Saved data entries:
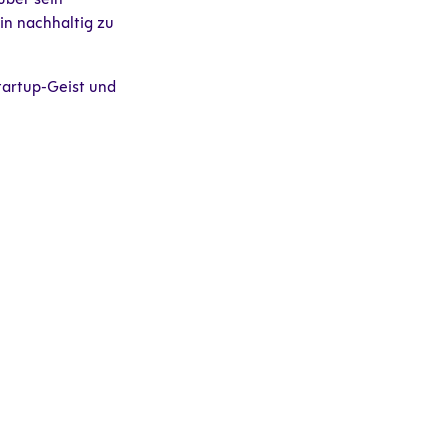
in nachhaltig zu
tartup-Geist und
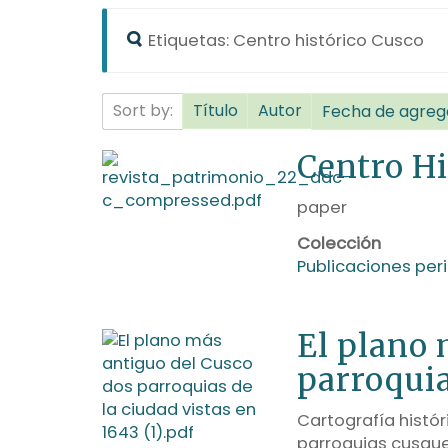
Etiquetas: Centro histórico Cusco
Sort by:
Título
Autor
Fecha de agreg
Centro Hi
paper
Colección
Publicaciones per
El plano 
parroquia
Cartografía históri
parroquias cusque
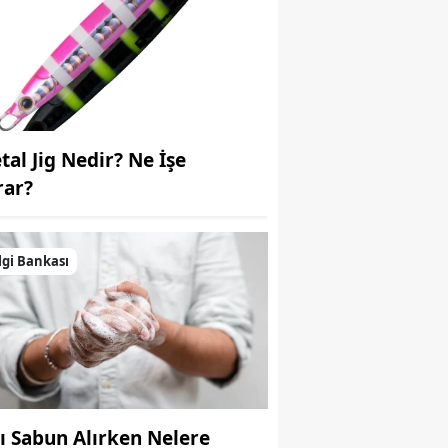
Samsun
Siirt
Sinop
Sivas
tal Jig Nedir? Ne İşe
rar?
Tekirdağ
Tokat
lgi Bankası
Trabzon
Tunceli
Şanlıurfa
Uşak
vı Sabun Alırken Nelere
Van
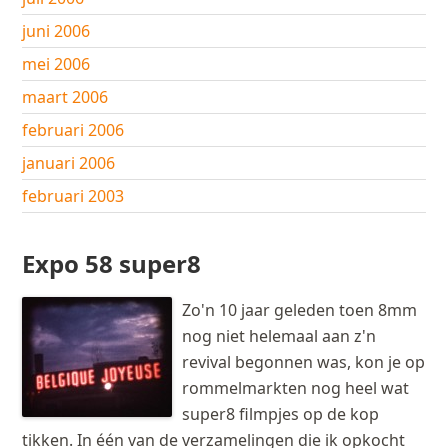
juni 2006
mei 2006
maart 2006
februari 2006
januari 2006
februari 2003
Expo 58 super8
Zo'n 10 jaar geleden toen 8mm
nog niet helemaal aan z'n
revival begonnen was, kon je op
rommelmarkten nog heel wat
super8 filmpjes op de kop
tikken. In één van de verzamelingen die ik opkocht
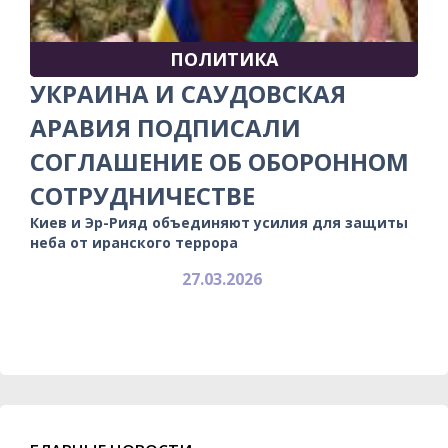
ПОЛИТИКА
УКРАИНА И САУДОВСКАЯ
АРАВИЯ ПОДПИСАЛИ
СОГЛАШЕНИЕ ОБ ОБОРОННОМ
СОТРУДНИЧЕСТВЕ
Киев и Эр-Рияд объединяют усилия для защиты
неба от иранского террора
27.03.2026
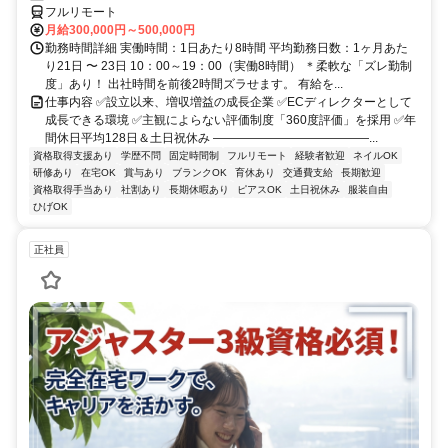
フルリモート
月給300,000円～500,000円
勤務時間詳細 実働時間：1日あたり8時間 平均勤務日数：1ヶ月あた
り21日 〜 23日 10：00～19：00（実働8時間） ＊柔軟な「ズレ勤制
度」あり！ 出社時間を前後2時間ズラせます。 有給を...
仕事内容 ✅設立以来、増収増益の成長企業 ✅ECディレクターとして
成長できる環境 ✅主観によらない評価制度「360度評価」を採用 ✅年
間休日平均128日＆土日祝休み ―――――――――――――...
資格取得支援あり
学歴不問
固定時間制
フルリモート
経験者歓迎
ネイルOK
研修あり
在宅OK
賞与あり
ブランクOK
育休あり
交通費支給
長期歓迎
資格取得手当あり
社割あり
長期休暇あり
ピアスOK
土日祝休み
服装自由
ひげOK
正社員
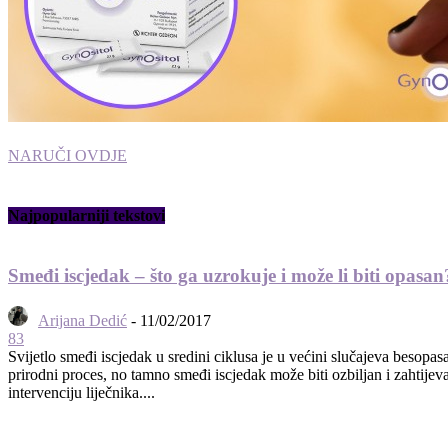
NARUČI OVDJE
Najpopularniji tekstovi
Smeđi iscjedak – što ga uzrokuje i može li biti opasan
Arijana Dedić
-
11/02/2017
83
Svijetlo smeđi iscjedak u sredini ciklusa je u većini slučajeva besopas
prirodni proces, no tamno smeđi iscjedak može biti ozbiljan i zahtijeva
intervenciju liječnika....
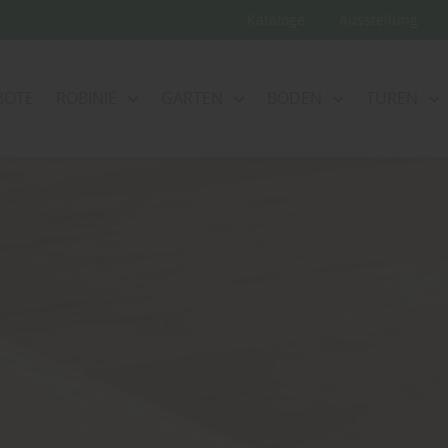
Kataloge
Ausstellung
BOTE
ROBINIE
GARTEN
BODEN
TÜREN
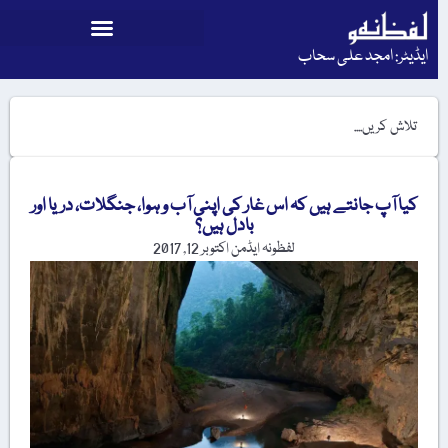
ایڈیٹر: امجد علی سحاب
کیا آپ جانتے ہیں کہ اس غار کی اپنی آب و ہوا، جنگلات، دریا اور
بادل ہیں؟
لفظونہ ایڈمن
اکتوبر 12, 2017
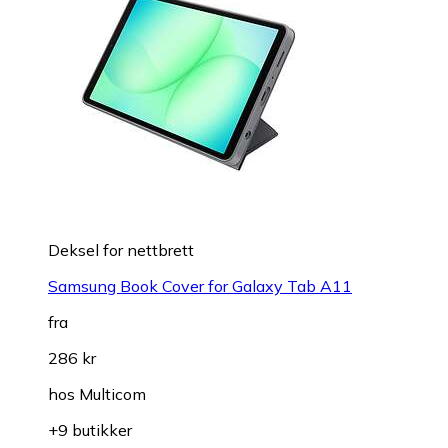
Deksel for nettbrett
Samsung Book Cover for Galaxy Tab A11
fra
286 kr
hos
Multicom
+9 butikker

▶ **BRIEF**
Output the records above exactly, leaving out pictures.

▶ **RESULT**
in nachhaltig zu
tartup-Geist und
Etiquetas: Centro histórico Cusco
Sort by:
Título
Autor
Fecha de agreg
Centro Hi
paper
Colección
Publicaciones per
El plano 
parroquia
Cartografía históri
parroquias cusque
Samsun
Siirt
Sinop
Sivas
tal Jig Nedir? Ne İşe
rar?
Tekirdağ
Tokat
lgi Bankası
Trabzon
Tunceli
Şanlıurfa
Uşak
vı Sabun Alırken Nelere
Van
juni 2006
mei 2006
maart 2006
februari 2006
januari 2006
februari 2003
Expo 58 super8
Zo'n 10 jaar geleden toen 8mm
nog niet helemaal aan z'n
revival begonnen was, kon je op
rommelmarkten nog heel wat
super8 filmpjes op de kop
tikken. In één van de verzamelingen die ik opkocht
ПОЛИТИКА
УКРАИНА И САУДОВСКАЯ
АРАВИЯ ПОДПИСАЛИ
СОГЛАШЕНИЕ ОБ ОБОРОННОМ
СОТРУДНИЧЕСТВЕ
Киев и Эр-Рияд объединяют усилия для защиты
неба от иранского террора
27.03.2026
フルリモート
月給300,000円～500,000円
勤務時間詳細 実働時間：1日あたり8時間 平均勤務日数：1ヶ月あた
り21日 〜 23日 10：00～19：00（実働8時間） ＊柔軟な「ズレ勤制
度」あり！ 出社時間を前後2時間ズラせます。 有給を...
仕事内容 ✅設立以来、増収増益の成長企業 ✅ECディレクターとして
成長できる環境 ✅主観によらない評価制度「360度評価」を採用 ✅年
間休日平均128日＆土日祝休み ―――――――――――――...
資格取得支援あり
学歴不問
固定時間制
フルリモート
経験者歓迎
ネイルOK
研修あり
在宅OK
賞与あり
ブランクOK
育休あり
交通費支給
長期歓迎
資格取得手当あり
社割あり
長期休暇あり
ピアスOK
土日祝休み
服装自由
ひげOK
正社員
NARUČI OVDJE
Najpopularniji tekstovi
Smeđi iscjedak – što ga uzrokuje i može li biti opasan
Arijana Dedić
-
11/02/2017
83
Svijetlo smeđi iscjedak u sredini ciklusa je u većini slučajeva besopas
prirodni proces, no tamno smeđi iscjedak može biti ozbiljan i zahtijeva
intervenciju liječnika....
Kataloge
Ausstellung
BOTE
ROBINIE
GARTEN
BODEN
TÜREN
ایڈیٹر: امجد علی سحاب
کیا آپ جانتے ہیں کہ اس غار کی اپنی آب و ہوا، جنگلات، دریا اور
بادل ہیں؟
لفظونہ ایڈمن
اکتوبر 12, 2017
Deksel for nettbrett
Samsung Book Cover for Galaxy Tab A11
fra
286 kr
hos
Multicom
+9 butikker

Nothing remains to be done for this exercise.